• [The problem]:
Please return every line of the records that contains the word "panel".

START Provided material

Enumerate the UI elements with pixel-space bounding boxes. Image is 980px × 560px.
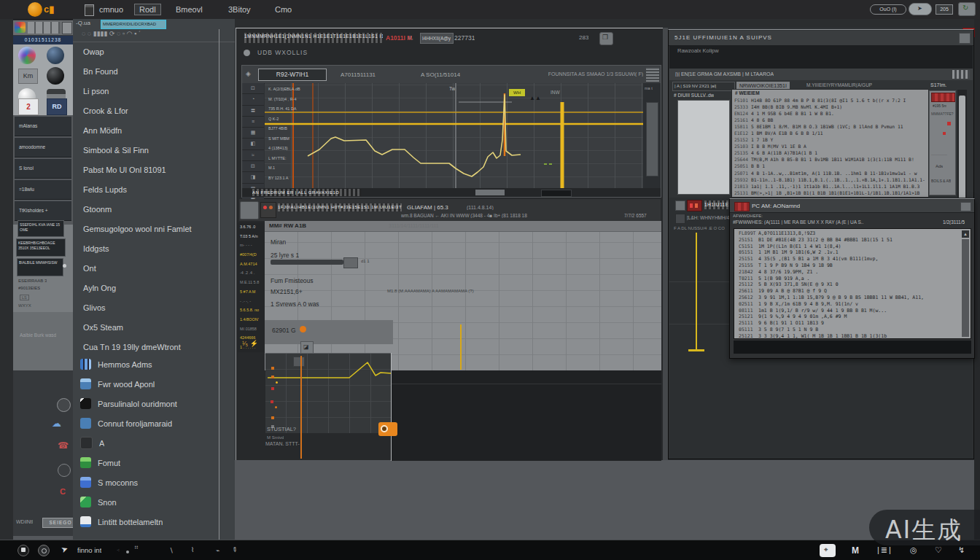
toolbox-mini-buttons[interactable] — [28, 22, 60, 34]
cloud-icon[interactable]: ☁ — [52, 418, 61, 429]
app-logo-icon[interactable] — [28, 2, 42, 17]
tray-app-window-icon[interactable]: ⌖ — [820, 544, 836, 557]
toolbox-card-3[interactable]: BIALBILE MMWHSISW — [17, 258, 63, 276]
rb2-content[interactable]: FL899T A,0?O111E1313,8,!9Z3 25151 B1 DE … — [734, 228, 971, 339]
code-line[interactable]: E1E12 1 BM BV/A E1B B 6 B B 1/11 — [734, 130, 926, 136]
track-row-fum[interactable]: Fum Fmisteous — [271, 277, 314, 284]
sidebar-item[interactable]: Ayln Ong — [73, 279, 219, 298]
pattern-row[interactable]: 3.6.76 .0 — [238, 222, 265, 232]
rt-code-panel[interactable]: # WEIEIEM FS101 H14B 8O 61P 88 4m B P B … — [731, 89, 929, 198]
sidebar-item[interactable]: Iddgsts — [73, 239, 219, 259]
orange-clip[interactable] — [378, 422, 397, 436]
chart-tab-2[interactable]: A7011511131 — [341, 71, 376, 78]
pattern-row[interactable]: #007/4(D — [238, 250, 265, 260]
sidebar-icon-item[interactable]: Parsulinalol ouridmont — [73, 394, 219, 413]
menu-item-3[interactable]: Bmeovl — [176, 5, 203, 14]
automation-panel[interactable] — [265, 353, 392, 433]
rb2-scrollbar[interactable] — [962, 239, 969, 337]
sidebar-icon-item[interactable]: A — [73, 433, 219, 453]
pattern-row[interactable]: 5 #7 A M — [238, 287, 265, 297]
tray-m-icon[interactable]: M — [852, 545, 859, 556]
foot-glyphs[interactable]: ¹⁄₅ ⚡ — [242, 340, 258, 347]
sidebar-icon-item[interactable]: Hemmos Adms — [73, 354, 219, 374]
oval-button[interactable]: ➤ — [909, 3, 932, 15]
code-line[interactable]: FS101 H14B 8O 61P 88 4m B P B 81(3(8I @I… — [734, 97, 926, 104]
sidebar-item[interactable]: Bn Found — [73, 62, 219, 82]
address-box[interactable]: MMERDRXIDILIDCRXBAD — [101, 20, 166, 29]
dark-sphere-icon[interactable] — [47, 67, 64, 85]
progress-handle[interactable] — [343, 257, 358, 268]
code-line[interactable]: 25161 4 8 6 BB — [734, 117, 926, 123]
chart-tool-button[interactable]: ⊟ — [242, 161, 264, 172]
code-line[interactable]: 25932 B1-11n..1-B.1B1) 11B.1,B.1.(..1B..… — [734, 176, 926, 183]
pointer-icon[interactable]: ➤ — [60, 544, 69, 555]
code-line[interactable]: 25152 1 7 1B Y — [734, 136, 926, 143]
code-line[interactable]: 25151 4 35(5 ,(B1 5 B1 a 1M B 3 41(vm B1… — [739, 256, 961, 262]
toolbox-close-button[interactable] — [62, 22, 72, 34]
toolbox-list-item[interactable]: S lonol — [15, 158, 71, 179]
taskbar-app-2[interactable] — [38, 545, 50, 556]
chart-plot[interactable]: K. A(2/3)EBLA.dBM. (7/10)4 , R-4735 R.H.… — [265, 83, 643, 190]
track-row-mx[interactable]: MX2151,6+ — [271, 288, 303, 295]
sidebar-icon-item[interactable]: Lintitt bottelameltn — [73, 512, 219, 532]
rt-scroll-thumb[interactable] — [959, 96, 965, 205]
code-line[interactable]: 25103 I B B M(MV V1 1E B A — [734, 143, 926, 149]
sidebar-item[interactable]: Ann Mödfn — [73, 121, 219, 141]
pattern-row[interactable]: - .- -, - — [238, 297, 265, 306]
rt-titlebar[interactable]: 5J1E UFFIMIUIE1N A SUIPVS — [669, 31, 973, 46]
toolbox-list-item[interactable]: =18wlu — [15, 179, 71, 200]
code-line[interactable]: 21813 1a1| 1.1 .11,.·1)1 1t1a1b B1..1A.l… — [734, 183, 926, 190]
tray-braille-icon[interactable]: ⠛ — [134, 545, 139, 552]
main-toolbar-box[interactable]: I4HHXII(A@y — [420, 33, 454, 44]
sidebar-item[interactable]: Crook & Lfor — [73, 101, 219, 121]
pattern-row[interactable]: A.M.4714 — [238, 260, 265, 269]
code-line[interactable]: C5151 1M 1P((L1n B(E1 1 4 W1 1(8,4) — [739, 244, 961, 250]
chart-header-grip[interactable] — [646, 67, 659, 82]
rt-seg-3[interactable]: M.YIIIEIEIYRYMAMLIR(A/GUP — [806, 82, 872, 88]
tray-bolt-icon[interactable]: ⌁ — [216, 547, 219, 554]
code-line[interactable]: 08111 1m1 B 1(9,1/ B r/9 w/ 9 44 1 9 BB … — [739, 308, 961, 314]
pattern-row[interactable]: -4 .2 .4 . — [238, 268, 265, 278]
code-line[interactable]: 25151 B1 DE #B1E(4B 23 31(2 @ BB B4 #BBB… — [739, 237, 961, 244]
timeline-block[interactable]: MM# RW A1B 3111/14/1111/1111/111 Miran 2… — [265, 221, 661, 370]
tray-dot-icon[interactable] — [126, 551, 129, 553]
rt-red-badge[interactable] — [931, 93, 955, 102]
rt-seg-1[interactable]: | A | S19 NV 2X21 |al| — [672, 82, 735, 91]
track-row-lyre[interactable]: 25 lyre s 1 — [271, 252, 299, 259]
toolbox-card-1[interactable]: SSEFDIHL KVA IANE 15 OME — [18, 220, 64, 237]
taskbar-app-1[interactable] — [18, 545, 29, 556]
search-label[interactable]: -Q.ua — [76, 20, 90, 26]
code-line[interactable]: 25111 9 6 B(1 91 1 O11 1B13 9 — [739, 320, 961, 327]
sidebar-icon-item[interactable]: Snon — [73, 492, 219, 512]
main-toolbar-button[interactable]: ❐ — [599, 32, 613, 45]
chart-tool-button[interactable]: ◔ — [242, 94, 264, 105]
toolbox-list-item[interactable]: mAlanas — [15, 116, 71, 136]
menu-item-4[interactable]: 3Bitoy — [228, 5, 251, 14]
pattern-row[interactable]: 5.6.5.8. no — [238, 306, 265, 315]
menu-item-1[interactable]: cmnuo — [99, 5, 123, 14]
sidebar-item[interactable]: Gtoonm — [73, 200, 219, 219]
chart-tool-button[interactable]: ◧ — [242, 139, 264, 149]
sidebar-icon-item[interactable]: S moconns — [73, 472, 219, 492]
sidebar-item[interactable]: Ox5 Steam — [73, 318, 219, 338]
pattern-row[interactable]: m- - - - — [238, 241, 265, 250]
sidebar-item[interactable]: Glivos — [73, 298, 219, 318]
pattern-row[interactable]: M/.01858 — [238, 324, 265, 334]
rt-close-button[interactable] — [959, 33, 971, 44]
toolbox-list-item[interactable]: amoodomne — [15, 137, 71, 158]
code-line[interactable]: 15811 5 8E1BM 1 8/M. B1M B O.3 1B1WB (1V… — [734, 123, 926, 130]
code-line[interactable]: FL899T A,0?O111E1313,8,!9Z3 — [739, 230, 961, 237]
globe-small-icon[interactable] — [57, 398, 71, 412]
toolbox-list-item[interactable]: TtKisholdes + — [15, 201, 71, 221]
code-line[interactable]: 25121 3 3 3(9,4 1 1, W1( M 1B 1B 1 1BB1 … — [739, 333, 961, 338]
code-line[interactable]: 25121 9(1 9 %,9 4 9 4 9 01m ,A,6 #9 M — [739, 314, 961, 320]
sidebar-item[interactable]: Felds Lupds — [73, 180, 219, 200]
record-icon[interactable] — [260, 202, 276, 218]
rt-side-list[interactable] — [677, 100, 730, 195]
km-chip[interactable]: Km — [18, 69, 38, 84]
pattern-row[interactable]: T.03 5 A/n — [238, 232, 265, 241]
rb-icon-box[interactable] — [675, 201, 685, 211]
chart-tool-button[interactable]: ⊡ — [242, 83, 264, 94]
sidebar-toolbar[interactable]: ◌ ◌ ▮▮▮▮ ⟳ ◌ ▫ ◠ ▪ ˊ — [82, 30, 228, 37]
toolbox-titlebar[interactable] — [13, 20, 73, 35]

END Provided material

• [Result]:
rt-code-panel[interactable]: # WEIEIEM FS101 H14B 8O 61P 88 4m B P B … — [731, 89, 929, 198]
automation-panel[interactable] — [265, 353, 392, 433]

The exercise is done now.